また、グリーンハニカム成形体70Aの収縮に追従可能なシール部材90を用いることで、乾燥中のグリーンハニカム成形体70Aの外側に加熱気体が漏れるのを十分に防止でき、グリーンハニカム成形体70Aの外周面が過剰に乾燥するのをより確実に防止できる。さらに、シール部材90を用いることで、以下のような不具合を効果的に防止できる。すなわち、グリーンハニカム成形体70Aの貫通孔70aの開口面積が比較的小さい場合、グリーンハニカム成形体70Aの収縮に伴って気体分散板42のガス放出領域が露出すると、当該領域から多量の加熱気体が成形体70Aの外側に流れ、貫通孔70a内を流れるガス量が少なくなってしまう。このような状況になると、成形体70Aの内部の乾燥が不十分となり、乾燥後の工程(例えば、切断工程)などにおいてセルの目潰れや成形体の割れ等の不具合が生じる。本実施形態によれば、このような不具合を十分に低減することで歩留まりを向上できる。

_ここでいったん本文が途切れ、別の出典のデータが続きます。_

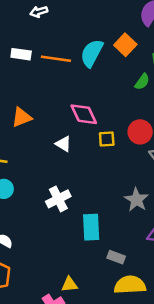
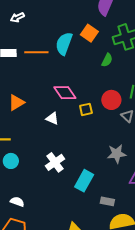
gray star: (136, 200) -> (117, 154), turned -30
cyan rectangle: (91, 227) -> (84, 181), turned 40

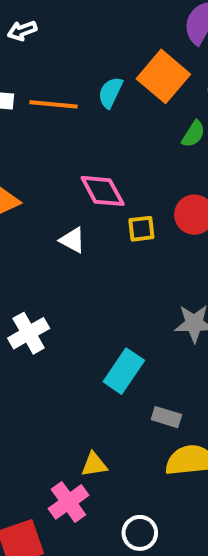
orange square: (89, 33) -> (163, 76), size x1.4
cyan semicircle: (64, 44) -> (110, 93), size x0.7
white cross: (55, 162) -> (29, 333), moved

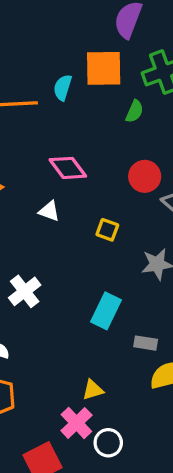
orange square: (163, 76) -> (104, 68), turned -33
yellow square: (141, 229) -> (107, 230), moved, turned 35
white circle: (140, 533) -> (108, 443), moved

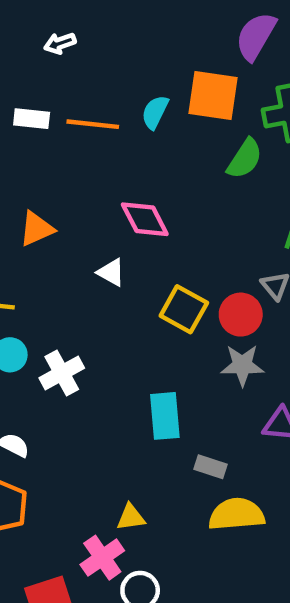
green semicircle: (135, 111) -> (245, 159), size x1.4
red circle: (145, 176) -> (241, 315), moved
yellow square: (107, 230) -> (184, 309), size x1.5
cyan rectangle: (106, 311) -> (165, 416), turned -40

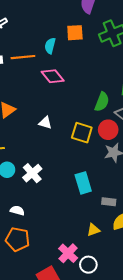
orange square: (213, 95) -> (75, 33), size x0.7
green semicircle: (245, 159) -> (102, 102), moved
pink diamond: (145, 219) -> (53, 76), moved
yellow triangle: (131, 517) -> (93, 230), moved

このようにして乾燥したグリーンハニカム成形体70Aの貫通孔70aの端部を必要に応じて封口し、その後、焼成することにより、セラミクスハニカム構造体が得られる。このようなセラミクスハニカム構造体は、ディーゼルパティキュレートフィルタや、排ガス処理装置の触媒担体として利用可能である。
(グリーンハニカム成形体の製造)
22.49重量部のα−アルミナ粉末、44.24重量部のルチル型チタニア粉末、15.53重量部のマグネシアスピネル粉末、及び、3.43重量部のガラスフリットを混合した。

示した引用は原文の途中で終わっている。